_Your assignment_
Each entry is to be retyped without alteration, and no picture is to be included.

_Records supplied_
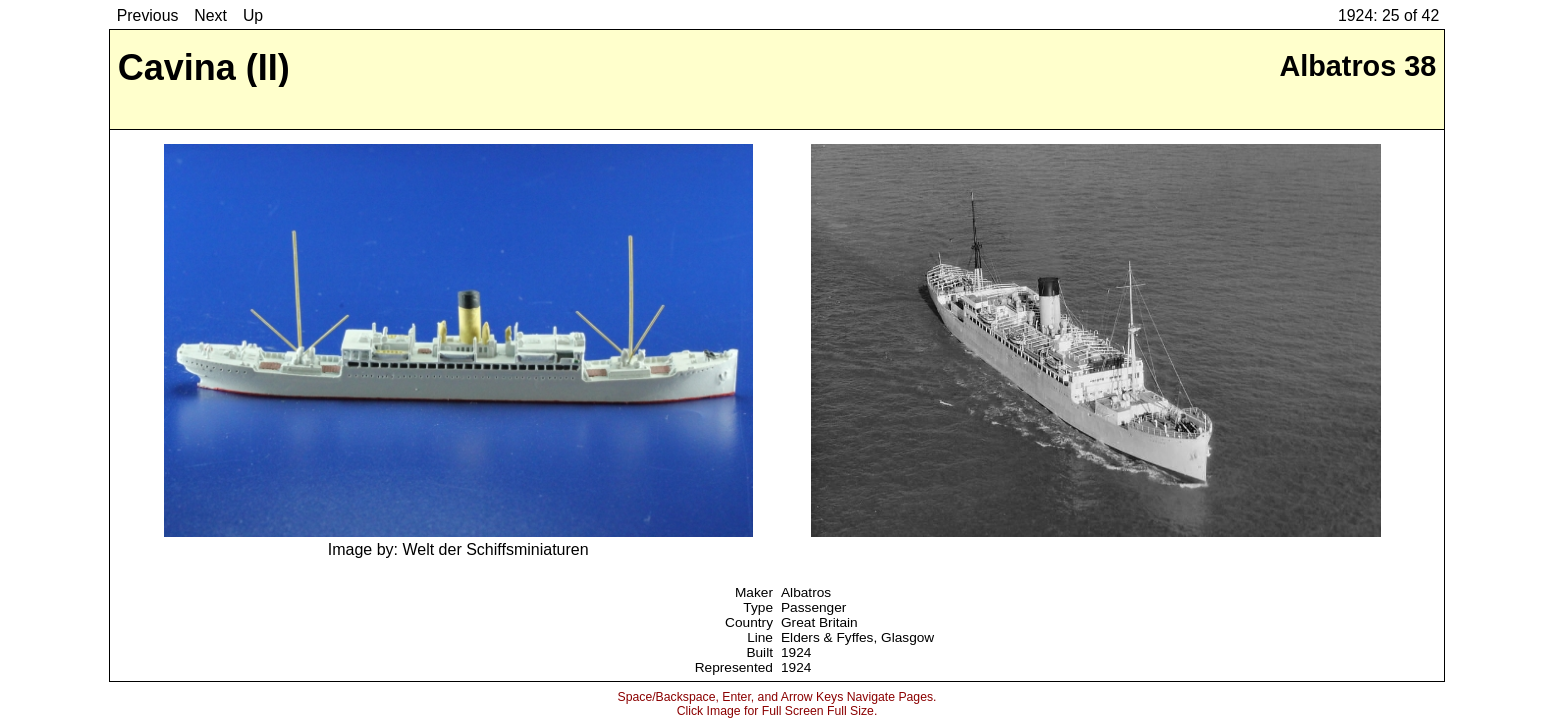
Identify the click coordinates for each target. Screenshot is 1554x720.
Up (253, 15)
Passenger (813, 607)
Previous (148, 15)
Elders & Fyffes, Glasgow (857, 637)
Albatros (806, 592)
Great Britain (819, 622)
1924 (796, 652)
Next (210, 15)
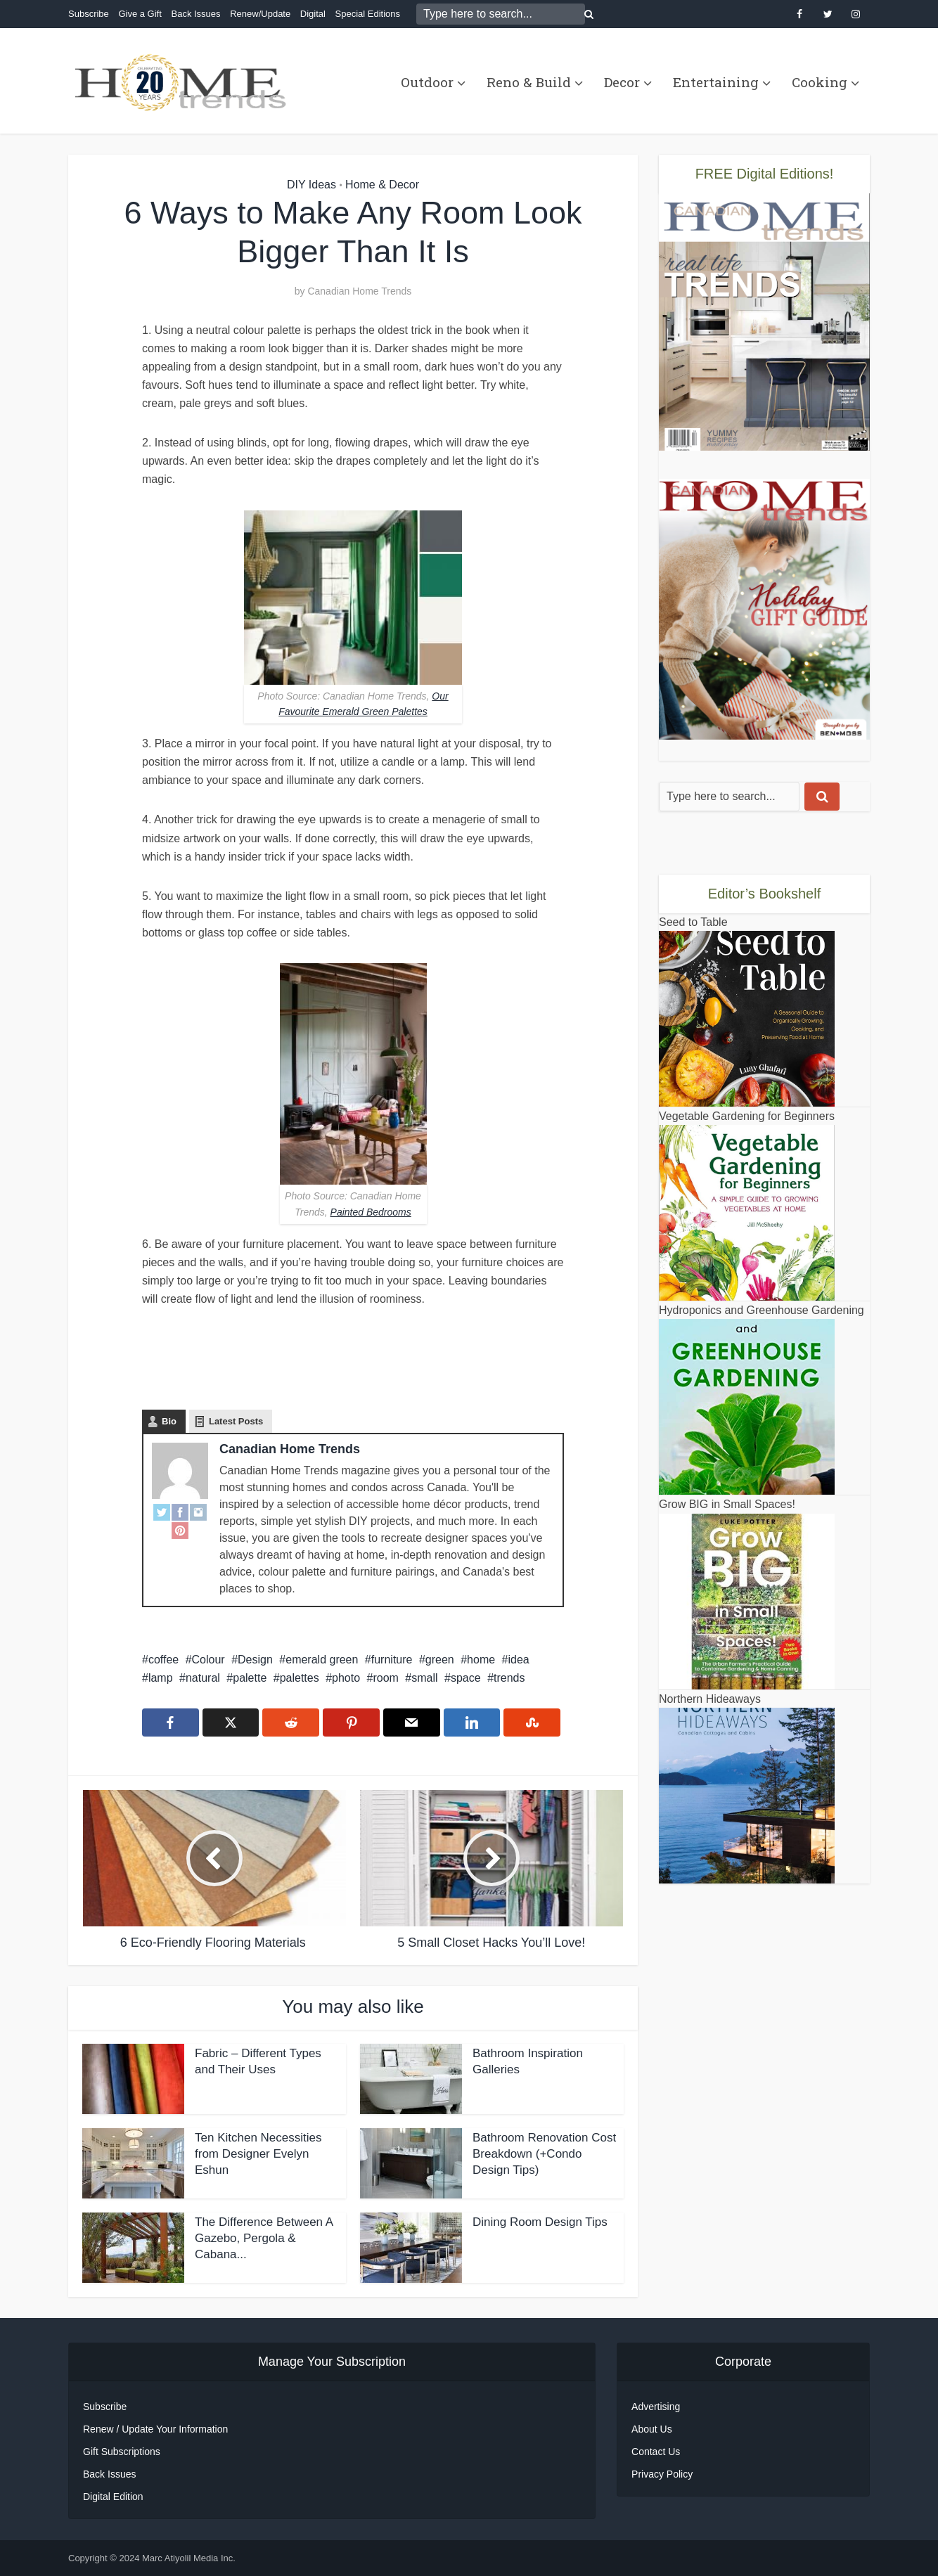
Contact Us (655, 2451)
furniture (392, 1660)
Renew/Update (260, 13)
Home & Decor (382, 185)
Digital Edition (113, 2496)
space (466, 1678)
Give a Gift (139, 13)
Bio (169, 1421)
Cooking (819, 82)
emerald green (321, 1660)
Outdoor (427, 82)
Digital (313, 13)
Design (255, 1660)
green (439, 1660)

_Task result_
Identify the click coordinates for each target. Screenshot is 1554x720.
Up (253, 15)
Passenger (813, 607)
Previous (148, 15)
Elders & Fyffes, Glasgow (857, 637)
Albatros (806, 592)
Great Britain (819, 622)
1924 (796, 652)
Next (210, 15)
Contact Us (655, 2451)
furniture (392, 1660)
Renew/Update (260, 13)
Home & Decor (382, 185)
Digital Edition (113, 2496)
space (466, 1678)
Give a Gift (139, 13)
Bio (169, 1421)
Cooking (819, 82)
emerald green (321, 1660)
Outdoor (427, 82)
Digital (313, 13)
Design (255, 1660)
green (439, 1660)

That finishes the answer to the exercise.